LONDON: Britain will join the US-led bombing campaign against Islamic State (IS) jihadists in Syria after a decisive parliamentary vote, with fighter jets launching their first air strike as early as Thursday.
Prime Minister David Cameron’s government was backed by 397 lawmakers compared to 223 who opposed the bombing, giving him at 174 the strong mandate he said was essential for military action.
Royal Air Force planes based at RAF Akrotiri in Cyprus are already helping to bomb targets in Iraq and government sources indicated that they could start flying missions over Syria imminently.
Foreign Secretary Philip Hammond said the first strikes could come as early as Thursday night.
Cameron welcomed the result of the House of Commons vote, writing on Twitter: “I believe the house has taken the right decision to keep the UK safe — military action in Syria as one part of a broader strategy.”
It was also immediately hailed by US President Barack Obama, who said the US would “look forward to having British forces flying with the coalition over Syria”.
But during the debate, a wide range of MPs from all parties including main opposition Labour leader Jeremy Corbyn spoke out against air strikes.
Some 2,000 anti-war protesters also held a “die-in” outside parliament ahead of the vote during their second consecutive night of protest.
Corbyn condemned Cameron’s “ill thought-out rush to war” and said his proposals “simply do not stack up”.
However, Labour was also deeply split on the issue.
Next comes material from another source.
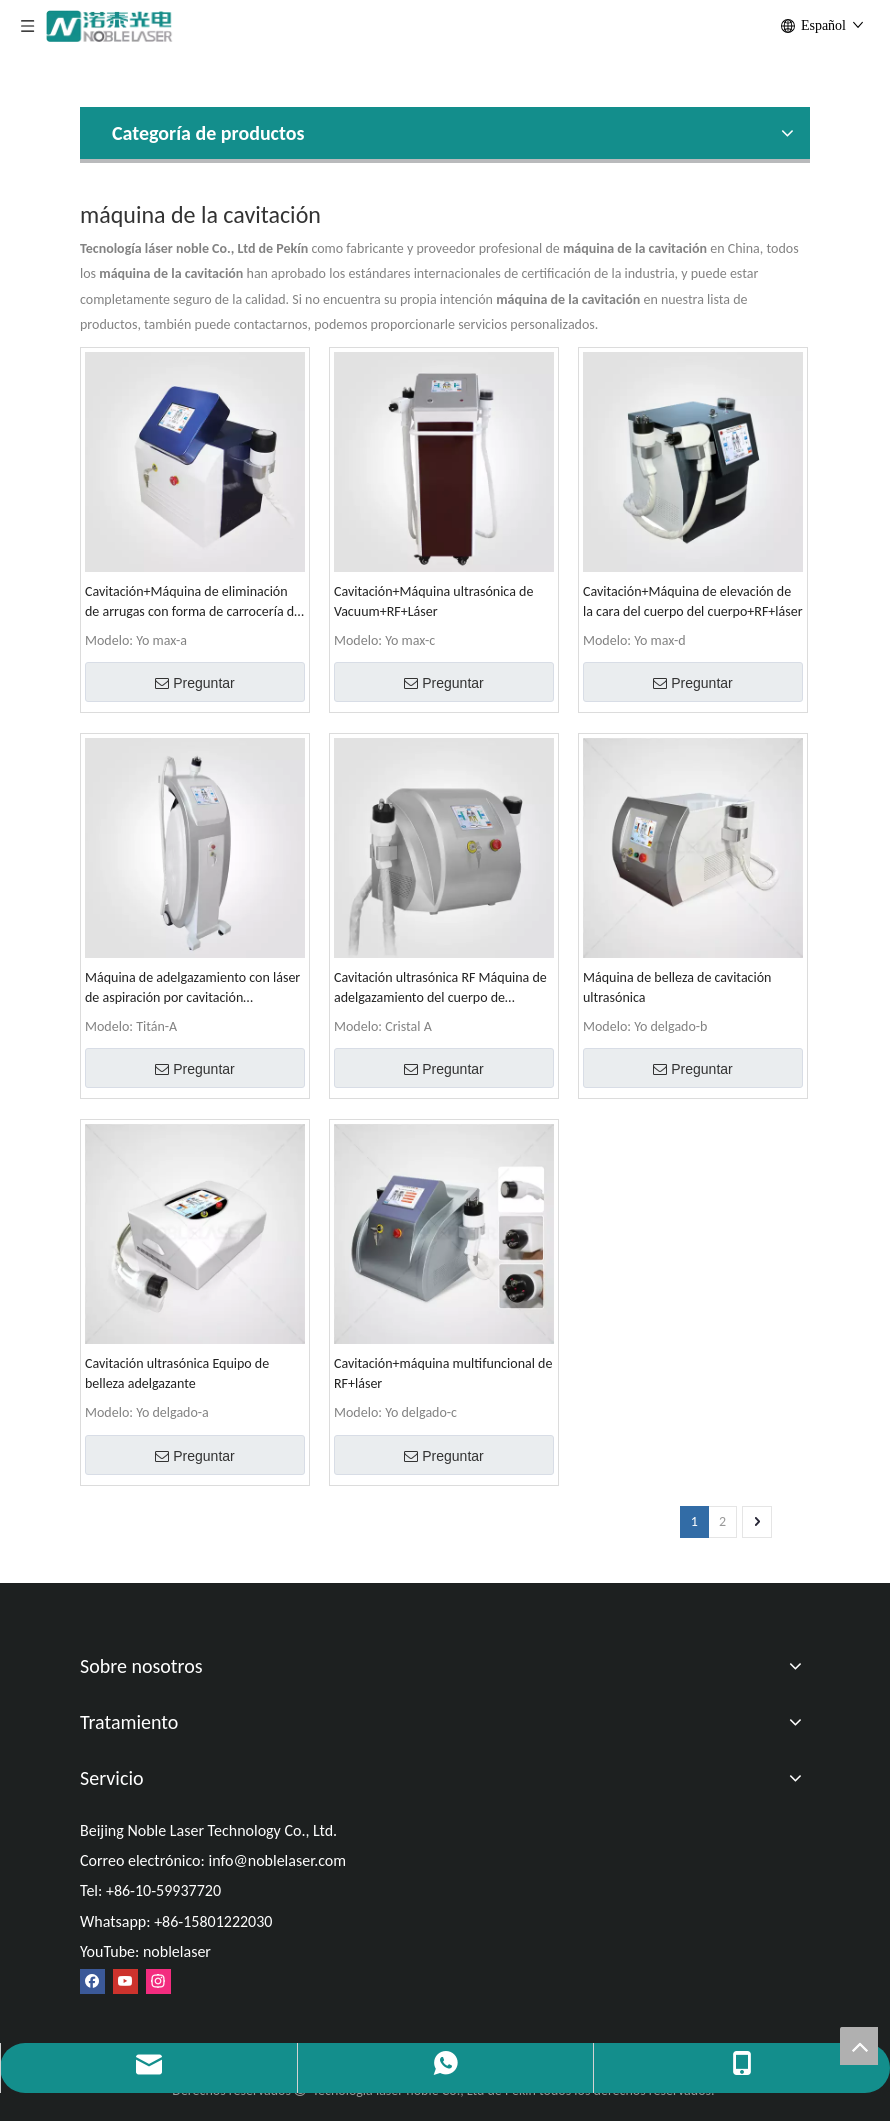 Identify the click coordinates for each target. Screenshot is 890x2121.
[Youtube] (125, 1980)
Some 67 of its 231 MPs reportedly voted in favour of bombing, including 11 members of Corbyn’s frontbench team.
“Tornados at dawn” was the front page headline on Britain’s top-selling paper, The Sun, while The Times ran with: “PM wins huge backing for war”.
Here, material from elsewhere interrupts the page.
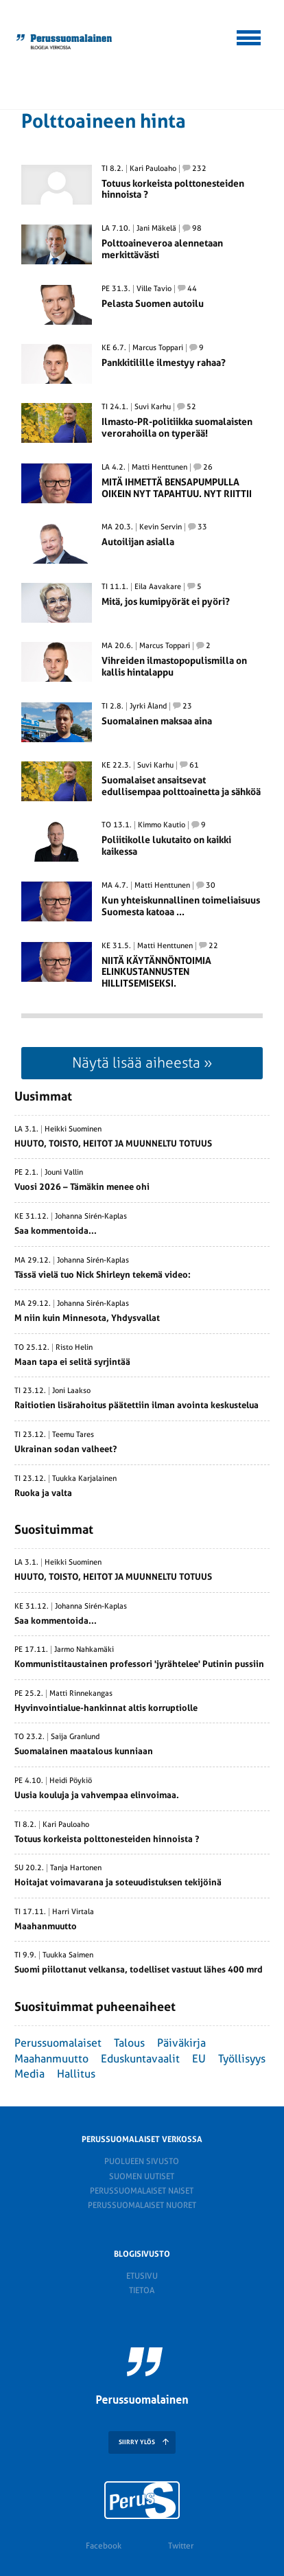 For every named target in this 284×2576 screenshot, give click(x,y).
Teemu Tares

Asked when British air strikes on Syria could begin, Foreign Secretary Philip Hammond told Channel 4 television Wednesday: “Probably not tonight, but it could be tomorrow night”.
Britain already has eight Tornado fighter jets plus drones involved in the US-led coalition striking IS targets in Iraq and will now deploy more jets.
But experts question how much Britain, which has been wary of joining foreign conflicts in recent years after unpopular wars in Afghanistan and Iraq, would add to the campaign against IS in Syria.
“It will not make a big operational difference,” said Professor Malcolm Chalmers of military think-tank the Royal United Services Institute (RUSI).
“It is important symbolically, useful operationally, but not transformative.”
Tim Eaton and Chris Phillips of foreign affairs think-tank Chatham House accused ministers of “knee-jerk reactions… not part of a well-considered long-term strategy to defeat and degrade IS”.
“It is understandable that the British government doesn’t want to stand by as IS continues to terrorise or as Syria continues to be consumed by chaos but reaching for a quick military option like the one proposed is not the answer,” they wrote in an article for Prospect magazine.
Cameron has pledged that Britain joining air strikes on Syria will be matched by a major diplomatic push to resolve the crisis.
The last Syria peace talks in Vienna held last month brought together 17 countries including Russia, the United States, Saudi Arabia and Iran.
It set a fixed calendar for a ceasefire followed by a transitional government in six months and elections one year later. Syrian opposition figures have called this unrealistic.
During the debate, the government also faced a string of questions about whether joining the international military action on Syria could make Britain more vulnerable to attack from IS.
The last major plot to hit British soil was the July 7, 2005 attacks in which 52 people died.
And in June this year, 30 Britons were among 38 tourists killed in an attack at a holiday resort in Tunisia claimed by IS.
Officials say seven plots have been foiled by intelligence services in the last year alone. Cameron said this figure showed it was right to take immediate action.